What to work on — Once the data has been read, print it back in full, exactly.

===== Working data =====

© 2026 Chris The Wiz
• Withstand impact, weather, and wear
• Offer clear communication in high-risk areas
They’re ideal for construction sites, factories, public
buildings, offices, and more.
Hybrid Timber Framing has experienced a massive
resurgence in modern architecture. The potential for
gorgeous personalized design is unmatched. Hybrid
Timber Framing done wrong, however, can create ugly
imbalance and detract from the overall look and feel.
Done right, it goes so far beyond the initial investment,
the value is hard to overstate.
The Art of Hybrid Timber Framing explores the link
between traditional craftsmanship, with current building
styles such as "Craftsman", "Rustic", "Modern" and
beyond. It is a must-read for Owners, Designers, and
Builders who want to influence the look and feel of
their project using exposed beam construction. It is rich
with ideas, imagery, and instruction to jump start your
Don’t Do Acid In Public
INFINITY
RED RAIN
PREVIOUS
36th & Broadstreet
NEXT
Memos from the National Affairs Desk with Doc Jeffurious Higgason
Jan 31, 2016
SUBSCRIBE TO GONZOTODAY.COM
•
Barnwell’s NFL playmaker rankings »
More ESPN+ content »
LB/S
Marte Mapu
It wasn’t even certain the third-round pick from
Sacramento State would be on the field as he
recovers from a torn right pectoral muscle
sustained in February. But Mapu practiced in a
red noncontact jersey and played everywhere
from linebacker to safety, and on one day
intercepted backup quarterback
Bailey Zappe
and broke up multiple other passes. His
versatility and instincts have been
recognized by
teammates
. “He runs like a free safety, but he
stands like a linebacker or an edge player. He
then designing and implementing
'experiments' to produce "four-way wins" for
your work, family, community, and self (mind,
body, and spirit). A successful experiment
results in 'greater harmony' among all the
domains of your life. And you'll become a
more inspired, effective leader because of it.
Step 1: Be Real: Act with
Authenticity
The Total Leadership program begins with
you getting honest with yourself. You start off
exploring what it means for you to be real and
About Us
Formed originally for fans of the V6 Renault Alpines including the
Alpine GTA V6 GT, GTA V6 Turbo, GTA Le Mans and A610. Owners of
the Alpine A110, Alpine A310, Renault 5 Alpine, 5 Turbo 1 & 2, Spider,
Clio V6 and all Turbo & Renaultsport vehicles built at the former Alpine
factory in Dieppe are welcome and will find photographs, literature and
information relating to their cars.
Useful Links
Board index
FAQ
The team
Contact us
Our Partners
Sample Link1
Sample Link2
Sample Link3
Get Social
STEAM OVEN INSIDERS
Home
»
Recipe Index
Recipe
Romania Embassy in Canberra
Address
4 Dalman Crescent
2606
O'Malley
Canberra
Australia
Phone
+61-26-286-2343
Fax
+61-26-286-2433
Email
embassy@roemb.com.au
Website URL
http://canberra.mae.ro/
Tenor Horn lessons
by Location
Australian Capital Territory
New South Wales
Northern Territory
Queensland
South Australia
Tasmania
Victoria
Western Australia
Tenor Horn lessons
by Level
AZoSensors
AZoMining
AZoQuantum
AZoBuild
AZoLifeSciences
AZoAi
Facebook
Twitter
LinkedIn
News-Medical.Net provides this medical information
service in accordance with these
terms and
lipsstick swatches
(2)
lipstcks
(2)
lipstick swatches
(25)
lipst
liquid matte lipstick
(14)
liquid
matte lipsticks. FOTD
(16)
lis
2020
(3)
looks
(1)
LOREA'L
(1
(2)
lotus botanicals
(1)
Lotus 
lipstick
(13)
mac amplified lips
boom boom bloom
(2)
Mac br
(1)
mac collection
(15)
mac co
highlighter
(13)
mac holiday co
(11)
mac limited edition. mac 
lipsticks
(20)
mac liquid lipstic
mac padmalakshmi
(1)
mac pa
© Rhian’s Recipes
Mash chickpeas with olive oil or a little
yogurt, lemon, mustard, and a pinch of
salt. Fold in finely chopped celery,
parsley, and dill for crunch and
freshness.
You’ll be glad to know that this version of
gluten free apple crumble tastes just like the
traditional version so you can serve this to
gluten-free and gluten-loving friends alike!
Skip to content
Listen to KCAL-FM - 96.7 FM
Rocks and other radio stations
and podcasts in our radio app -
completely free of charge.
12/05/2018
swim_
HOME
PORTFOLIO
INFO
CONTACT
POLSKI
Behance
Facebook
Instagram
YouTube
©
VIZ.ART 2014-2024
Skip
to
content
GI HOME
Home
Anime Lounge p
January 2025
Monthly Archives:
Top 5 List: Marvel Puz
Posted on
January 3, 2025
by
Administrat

=====

Exercise result —
© 2026 Chris The Wiz
• Withstand impact, weather, and wear
• Offer clear communication in high-risk areas
They’re ideal for construction sites, factories, public
buildings, offices, and more.
Hybrid Timber Framing has experienced a massive
resurgence in modern architecture. The potential for
gorgeous personalized design is unmatched. Hybrid
Timber Framing done wrong, however, can create ugly
imbalance and detract from the overall look and feel.
Done right, it goes so far beyond the initial investment,
the value is hard to overstate.
The Art of Hybrid Timber Framing explores the link
between traditional craftsmanship, with current building
styles such as "Craftsman", "Rustic", "Modern" and
beyond. It is a must-read for Owners, Designers, and
Builders who want to influence the look and feel of
their project using exposed beam construction. It is rich
with ideas, imagery, and instruction to jump start your
Don’t Do Acid In Public
INFINITY
RED RAIN
PREVIOUS
36th & Broadstreet
NEXT
Memos from the National Affairs Desk with Doc Jeffurious Higgason
Jan 31, 2016
SUBSCRIBE TO GONZOTODAY.COM
•
Barnwell’s NFL playmaker rankings »
More ESPN+ content »
LB/S
Marte Mapu
It wasn’t even certain the third-round pick from
Sacramento State would be on the field as he
recovers from a torn right pectoral muscle
sustained in February. But Mapu practiced in a
red noncontact jersey and played everywhere
from linebacker to safety, and on one day
intercepted backup quarterback
Bailey Zappe
and broke up multiple other passes. His
versatility and instincts have been
recognized by
teammates
. “He runs like a free safety, but he
stands like a linebacker or an edge player. He
then designing and implementing
'experiments' to produce "four-way wins" for
your work, family, community, and self (mind,
body, and spirit). A successful experiment
results in 'greater harmony' among all the
domains of your life. And you'll become a
more inspired, effective leader because of it.
Step 1: Be Real: Act with
Authenticity
The Total Leadership program begins with
you getting honest with yourself. You start off
exploring what it means for you to be real and
About Us
Formed originally for fans of the V6 Renault Alpines including the
Alpine GTA V6 GT, GTA V6 Turbo, GTA Le Mans and A610. Owners of
the Alpine A110, Alpine A310, Renault 5 Alpine, 5 Turbo 1 & 2, Spider,
Clio V6 and all Turbo & Renaultsport vehicles built at the former Alpine
factory in Dieppe are welcome and will find photographs, literature and
information relating to their cars.
Useful Links
Board index
FAQ
The team
Contact us
Our Partners
Sample Link1
Sample Link2
Sample Link3
Get Social
STEAM OVEN INSIDERS
Home
»
Recipe Index
Recipe
Romania Embassy in Canberra
Address
4 Dalman Crescent
2606
O'Malley
Canberra
Australia
Phone
+61-26-286-2343
Fax
+61-26-286-2433
Email
embassy@roemb.com.au
Website URL
http://canberra.mae.ro/
Tenor Horn lessons
by Location
Australian Capital Territory
New South Wales
Northern Territory
Queensland
South Australia
Tasmania
Victoria
Western Australia
Tenor Horn lessons
by Level
AZoSensors
AZoMining
AZoQuantum
AZoBuild
AZoLifeSciences
AZoAi
Facebook
Twitter
LinkedIn
News-Medical.Net provides this medical information
service in accordance with these
terms and
lipsstick swatches
(2)
lipstcks
(2)
lipstick swatches
(25)
lipst
liquid matte lipstick
(14)
liquid
matte lipsticks. FOTD
(16)
lis
2020
(3)
looks
(1)
LOREA'L
(1
(2)
lotus botanicals
(1)
Lotus 
lipstick
(13)
mac amplified lips
boom boom bloom
(2)
Mac br
(1)
mac collection
(15)
mac co
highlighter
(13)
mac holiday co
(11)
mac limited edition. mac 
lipsticks
(20)
mac liquid lipstic
mac padmalakshmi
(1)
mac pa
© Rhian’s Recipes
Mash chickpeas with olive oil or a little
yogurt, lemon, mustard, and a pinch of
salt. Fold in finely chopped celery,
parsley, and dill for crunch and
freshness.
You’ll be glad to know that this version of
gluten free apple crumble tastes just like the
traditional version so you can serve this to
gluten-free and gluten-loving friends alike!
Skip to content
Listen to KCAL-FM - 96.7 FM
Rocks and other radio stations
and podcasts in our radio app -
completely free of charge.
12/05/2018
swim_
HOME
PORTFOLIO
INFO
CONTACT
POLSKI
Behance
Facebook
Instagram
YouTube
©
VIZ.ART 2014-2024
Skip
to
content
GI HOME
Home
Anime Lounge p
January 2025
Monthly Archives:
Top 5 List: Marvel Puz
Posted on
January 3, 2025
by
Administrat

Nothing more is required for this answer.